Problem:
Below are entries; output exactly the lines from the one with "Call for Assistance" to the one with "order form comments box.", both included, and nothing else.
·····
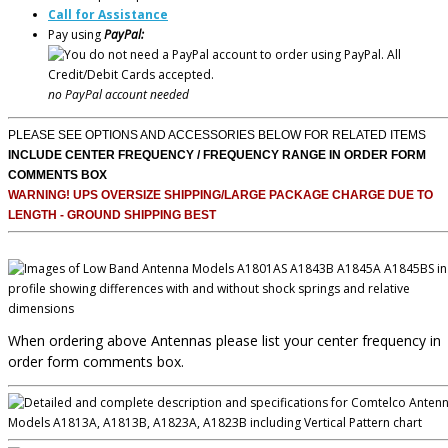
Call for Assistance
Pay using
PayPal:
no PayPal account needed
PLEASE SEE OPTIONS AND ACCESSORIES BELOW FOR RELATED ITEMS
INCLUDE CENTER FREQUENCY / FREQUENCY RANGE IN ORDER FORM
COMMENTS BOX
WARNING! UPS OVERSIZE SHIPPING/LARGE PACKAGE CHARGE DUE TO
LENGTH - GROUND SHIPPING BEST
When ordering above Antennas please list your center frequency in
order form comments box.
·····
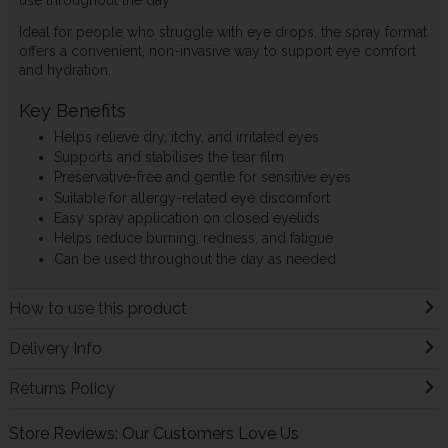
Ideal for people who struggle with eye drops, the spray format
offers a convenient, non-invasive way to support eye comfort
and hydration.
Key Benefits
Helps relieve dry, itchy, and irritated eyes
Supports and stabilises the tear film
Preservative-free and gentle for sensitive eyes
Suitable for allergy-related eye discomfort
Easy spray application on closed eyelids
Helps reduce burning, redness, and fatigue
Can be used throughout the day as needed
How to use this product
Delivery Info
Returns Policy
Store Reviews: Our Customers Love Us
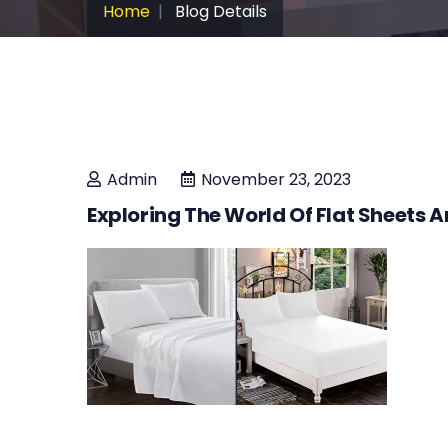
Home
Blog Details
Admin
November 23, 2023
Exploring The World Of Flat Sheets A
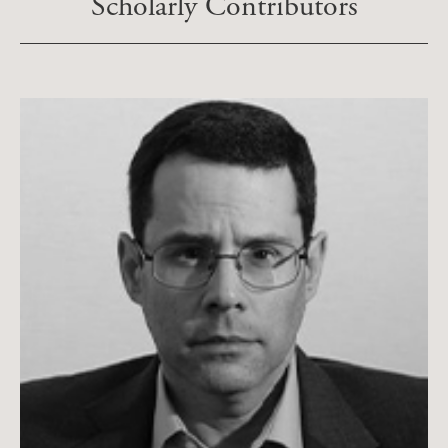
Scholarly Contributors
·····
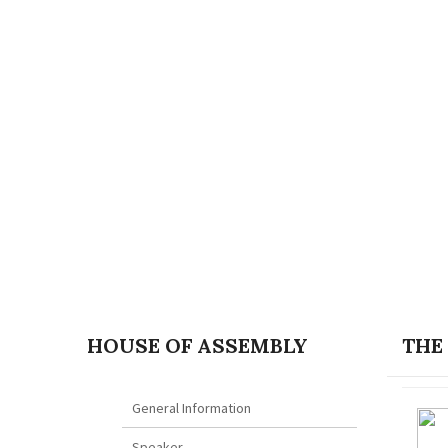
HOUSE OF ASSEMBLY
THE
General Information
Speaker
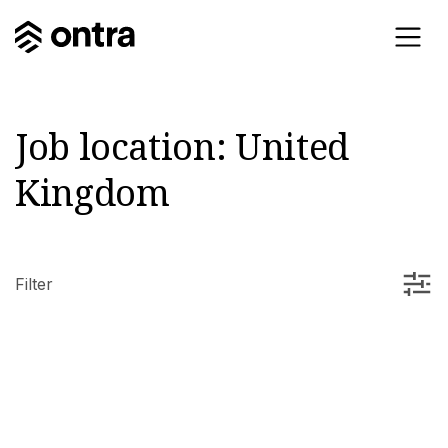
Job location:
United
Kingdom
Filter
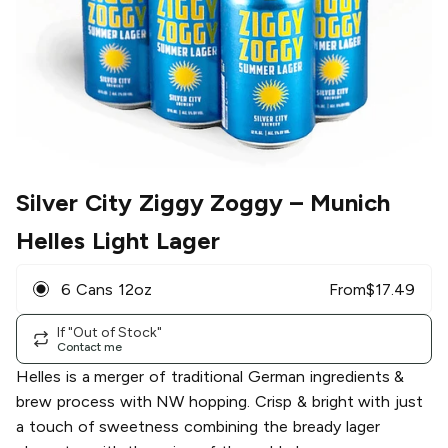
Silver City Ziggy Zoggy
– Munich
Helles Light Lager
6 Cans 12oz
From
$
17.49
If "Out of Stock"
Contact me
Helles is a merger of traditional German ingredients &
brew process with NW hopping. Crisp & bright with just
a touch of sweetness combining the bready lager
·····
Answer space:
Call for Assistance
Pay using
PayPal:
no PayPal account needed
PLEASE SEE OPTIONS AND ACCESSORIES BELOW FOR RELATED ITEMS
INCLUDE CENTER FREQUENCY / FREQUENCY RANGE IN ORDER FORM
COMMENTS BOX
WARNING! UPS OVERSIZE SHIPPING/LARGE PACKAGE CHARGE DUE TO
LENGTH - GROUND SHIPPING BEST
When ordering above Antennas please list your center frequency in
order form comments box.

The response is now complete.